__EXERCISE BRIEF__.
Give back the full listing that follows exactly as it reads.
--- START ---
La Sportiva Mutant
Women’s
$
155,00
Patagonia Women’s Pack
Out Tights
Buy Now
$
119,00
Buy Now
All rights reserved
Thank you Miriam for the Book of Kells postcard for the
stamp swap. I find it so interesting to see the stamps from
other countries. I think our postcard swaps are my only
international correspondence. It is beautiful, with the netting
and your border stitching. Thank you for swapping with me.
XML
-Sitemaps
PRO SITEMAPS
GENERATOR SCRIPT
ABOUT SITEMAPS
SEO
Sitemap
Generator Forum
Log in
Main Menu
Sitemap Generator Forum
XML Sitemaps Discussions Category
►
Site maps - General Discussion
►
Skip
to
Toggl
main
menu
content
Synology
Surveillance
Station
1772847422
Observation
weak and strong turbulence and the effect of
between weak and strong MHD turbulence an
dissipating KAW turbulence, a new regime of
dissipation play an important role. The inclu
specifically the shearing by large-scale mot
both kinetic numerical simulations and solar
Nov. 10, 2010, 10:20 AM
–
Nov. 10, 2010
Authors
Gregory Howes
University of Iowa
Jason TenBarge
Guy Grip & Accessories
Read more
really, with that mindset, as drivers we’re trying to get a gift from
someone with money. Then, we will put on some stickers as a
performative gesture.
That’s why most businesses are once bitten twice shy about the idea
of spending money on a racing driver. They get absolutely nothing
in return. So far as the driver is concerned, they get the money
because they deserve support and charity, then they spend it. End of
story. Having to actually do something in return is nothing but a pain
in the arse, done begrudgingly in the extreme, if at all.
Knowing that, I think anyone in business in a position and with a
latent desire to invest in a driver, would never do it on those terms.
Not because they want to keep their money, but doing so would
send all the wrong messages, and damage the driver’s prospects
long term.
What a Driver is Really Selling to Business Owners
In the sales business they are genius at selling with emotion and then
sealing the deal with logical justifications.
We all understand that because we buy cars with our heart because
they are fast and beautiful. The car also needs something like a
--- END ---
__ANSWER TO THE EXERCISE__.
La Sportiva Mutant
Women’s
$
155,00
Patagonia Women’s Pack
Out Tights
Buy Now
$
119,00
Buy Now
All rights reserved
Thank you Miriam for the Book of Kells postcard for the
stamp swap. I find it so interesting to see the stamps from
other countries. I think our postcard swaps are my only
international correspondence. It is beautiful, with the netting
and your border stitching. Thank you for swapping with me.
XML
-Sitemaps
PRO SITEMAPS
GENERATOR SCRIPT
ABOUT SITEMAPS
SEO
Sitemap
Generator Forum
Log in
Main Menu
Sitemap Generator Forum
XML Sitemaps Discussions Category
►
Site maps - General Discussion
►
Skip
to
Toggl
main
menu
content
Synology
Surveillance
Station
1772847422
Observation
weak and strong turbulence and the effect of
between weak and strong MHD turbulence an
dissipating KAW turbulence, a new regime of
dissipation play an important role. The inclu
specifically the shearing by large-scale mot
both kinetic numerical simulations and solar
Nov. 10, 2010, 10:20 AM
–
Nov. 10, 2010
Authors
Gregory Howes
University of Iowa
Jason TenBarge
Guy Grip & Accessories
Read more
really, with that mindset, as drivers we’re trying to get a gift from
someone with money. Then, we will put on some stickers as a
performative gesture.
That’s why most businesses are once bitten twice shy about the idea
of spending money on a racing driver. They get absolutely nothing
in return. So far as the driver is concerned, they get the money
because they deserve support and charity, then they spend it. End of
story. Having to actually do something in return is nothing but a pain
in the arse, done begrudgingly in the extreme, if at all.
Knowing that, I think anyone in business in a position and with a
latent desire to invest in a driver, would never do it on those terms.
Not because they want to keep their money, but doing so would
send all the wrong messages, and damage the driver’s prospects
long term.
What a Driver is Really Selling to Business Owners
In the sales business they are genius at selling with emotion and then
sealing the deal with logical justifications.
We all understand that because we buy cars with our heart because
they are fast and beautiful. The car also needs something like a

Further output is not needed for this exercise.